Tuesday, May 29, 2007

Our Adirondack Lake

Just back from Memorial Day weekend in the country. E is the fourth generation to summer (and fall, sometimes) at our little brown camp on the lake, and the third generation of girls--my mother and her sister Abby, me and my sissy, and now Hedgehog--to hold memories of this lake from birth, or as far back as a person can remember...

Once, sixty years ago, there was a white cabin with a stone porch:



peopled with our dear ones, and their dear ones:





We're all there now, my mother alone from her generation, and the rest of us from ours, in the white and brown camps next door to each other. The pine trees around the house immeasurably tall, the water very cold, the weather wildly changeable, my grandmother's hydrangeas and her low stone walls and paths all still there, and the creaky dock, and the stubbornly peeling white boat house...

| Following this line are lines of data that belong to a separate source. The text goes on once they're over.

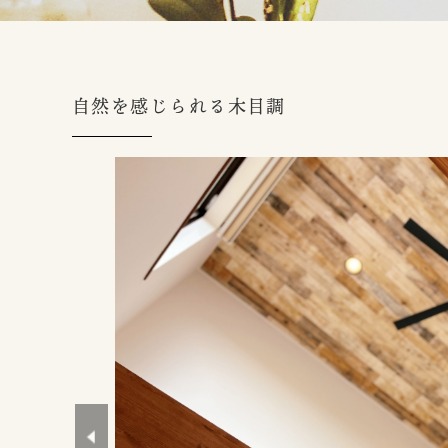
自然を感じられる木目調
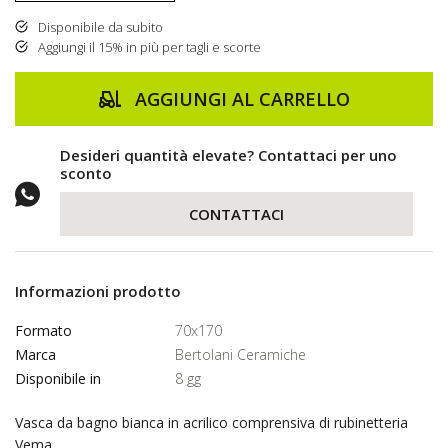
Disponibile da subito
Aggiungi il 15% in più per tagli e scorte
AGGIUNGI AL CARRELLO
Desideri quantità elevate? Contattaci per uno
sconto
CONTATTACI
Informazioni prodotto
Formato
70x170
Marca
Bertolani Ceramiche
Disponibile in
8 gg
Vasca da bagno bianca in acrilico comprensiva di rubinetteria
Vema.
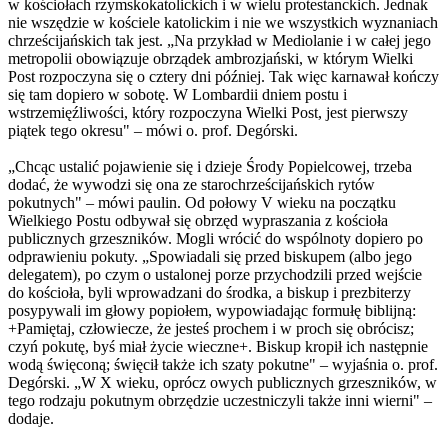
w kościołach rzymskokatolickich i w wielu protestanckich. Jednak
nie wszędzie w kościele katolickim i nie we wszystkich wyznaniach
chrześcijańskich tak jest. „Na przykład w Mediolanie i w całej jego
metropolii obowiązuje obrządek ambrozjański, w którym Wielki
Post rozpoczyna się o cztery dni później. Tak więc karnawał kończy
się tam dopiero w sobotę. W Lombardii dniem postu i
wstrzemięźliwości, który rozpoczyna Wielki Post, jest pierwszy
piątek tego okresu" – mówi o. prof. Degórski.
„Chcąc ustalić pojawienie się i dzieje Środy Popielcowej, trzeba
dodać, że wywodzi się ona ze starochrześcijańskich rytów
pokutnych" ­– mówi paulin. Od połowy V wieku na początku
Wielkiego Postu odbywał się obrzęd wypraszania z kościoła
publicznych grzeszników. Mogli wrócić do wspólnoty dopiero po
odprawieniu pokuty. „Spowiadali się przed biskupem (albo jego
delegatem), po czym o ustalonej porze przychodzili przed wejście
do kościoła, byli wprowadzani do środka, a biskup i prezbiterzy
posypywali im głowy popiołem, wypowiadając formułę biblijną:
+Pamiętaj, człowiecze, że jesteś prochem i w proch się obrócisz;
czyń pokutę, byś miał życie wieczne+. Biskup kropił ich następnie
wodą święconą; święcił także ich szaty pokutne" – wyjaśnia o. prof.
Degórski. „W X wieku, oprócz owych publicznych grzeszników, w
tego rodzaju pokutnym obrzędzie uczestniczyli także inni wierni" –
dodaje.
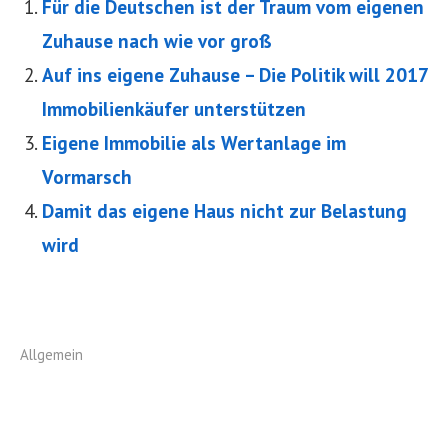
Für die Deutschen ist der Traum vom eigenen
Zuhause nach wie vor groß
Auf ins eigene Zuhause – Die Politik will 2017
Immobilienkäufer unterstützen
Eigene Immobilie als Wertanlage im
Vormarsch
Damit das eigene Haus nicht zur Belastung
wird
Allgemein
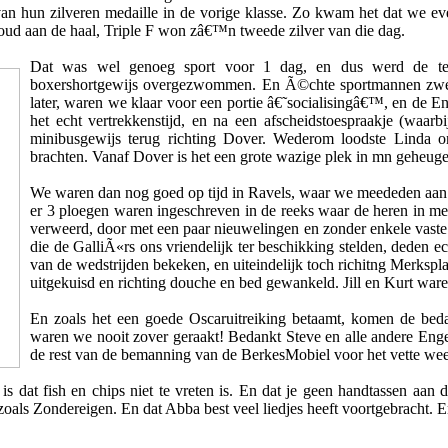
van hun zilveren medaille in de vorige klasse. Zo kwam het dat we e
oud aan de haal, Triple F won zâ€™n tweede zilver van die dag.
Dat was wel genoeg sport voor 1 dag, en dus werd de ten
boxershortgewijs overgezwommen. En Ã©chte sportmannen zwemm
later, waren we klaar voor een portie â€˜socialisingâ€™, en de E
het echt vertrekkenstijd, en na een afscheidstoespraakje (wa
minibusgewijs terug richting Dover. Wederom loodste Linda 
brachten. Vanaf Dover is het een grote wazige plek in mn geheuge
We waren dan nog goed op tijd in Ravels, waar we meededen aan 
er 3 ploegen waren ingeschreven in de reeks waar de heren in me
verweerd, door met een paar nieuwelingen en zonder enkele vaste 
die de GalliÃ«rs ons vriendelijk ter beschikking stelden, deden 
van de wedstrijden bekeken, en uiteindelijk toch richitng Merkspl
uitgekuisd en richting douche en bed gewankeld. Jill en Kurt waren
En zoals het een goede Oscaruitreiking betaamt, komen de beda
waren we nooit zover geraakt! Bedankt Steve en alle andere E
de rest van de bemanning van de BerkesMobiel voor het vette we
at fish en chips niet te vreten is. En dat je geen handtassen aan de 
zoals Zondereigen. En dat Abba best veel liedjes heeft voortgebracht. E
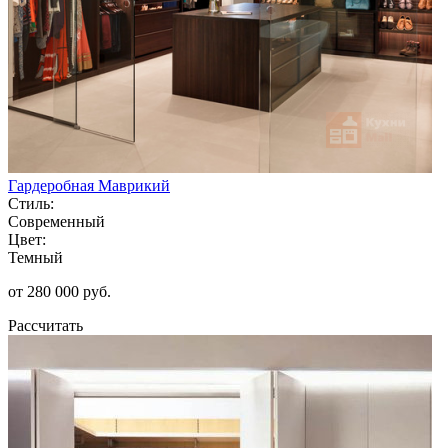
Гардеробная Маврикий
Стиль:
Современный
Цвет:
Темный
от 280 000 руб.
Рассчитать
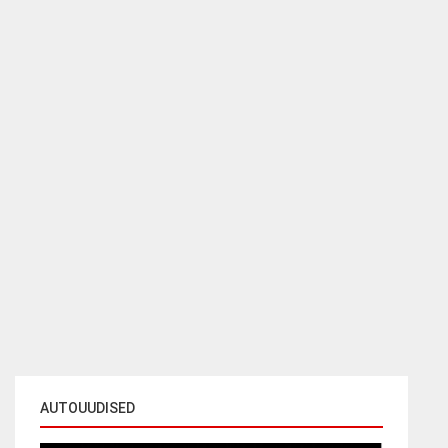
AUTOUUDISED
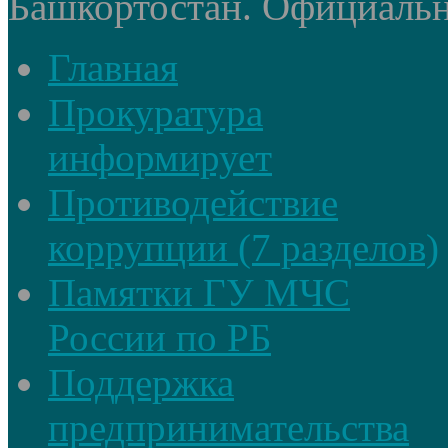
Башкортостан. Официальный
Главная
Прокуратура
информирует
Противодействие
коррупции (7 разделов)
Памятки ГУ МЧС
России по РБ
Поддержка
предпринимательства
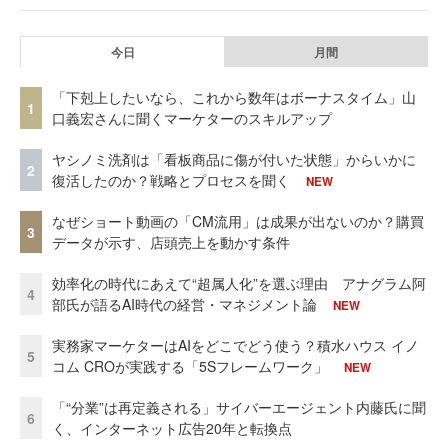
今日
月間
「下剋上したいなら、これから数年はボーナスタイム」山
1
口義宏さんに聞くマーケターのスキルアップ
ヤシノミ洗剤は「看板商品に傷が付いた状態」からいかに
2
復活したのか？戦略とプロセスを聞く
NEW
なぜショート動画の「CM流用」は成果が出ないのか？購買
3
データが示す、店頭売上を動かす条件
効率化の時代にあえて“超属人化”を選ぶ理由 アナグラム阿
4
部氏が語るAI時代の経営・マネジメント論
NEW
実務家マーケターはAIをどこでどう使う？積水ハウス イノ
5
コム CROが実践する「5Sフレームワーク」
NEW
「“分業”は再定義される」サイバーエージェント内藤氏に聞
6
く、インターネット広告20年と転換点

Sissy and I were joking that every night there we get the weeping whoo-hoos...it's hard to adjust to the quiet there. But after dark falls, we lock what we only semi-jokingly refer to as Bear Door and get out the craft projects. For that alone can stave off the whoo-hoos--it is cozy as can be to sit up with Sissy late into the night, knitting and crocheting, gossiping and laughing uproariously over our needles...

2 comments:

Too Little Time said...

What wonderful memories to carry and create for your children. We camp, for the same reasons. Time spent away from the pressures of everday life without those same distractions are so very precious. Last year we took the kids to Disney (first time) and even my 14 yo became a child again. We have so many wonderful memories that are still dredged up monthly. K

faycat said...

It's been too long since I've been to Brown House. And too long since I witnessed a spider chow down on a moth. I am determined to get back there this summer, I could really use a good chat on the stoop.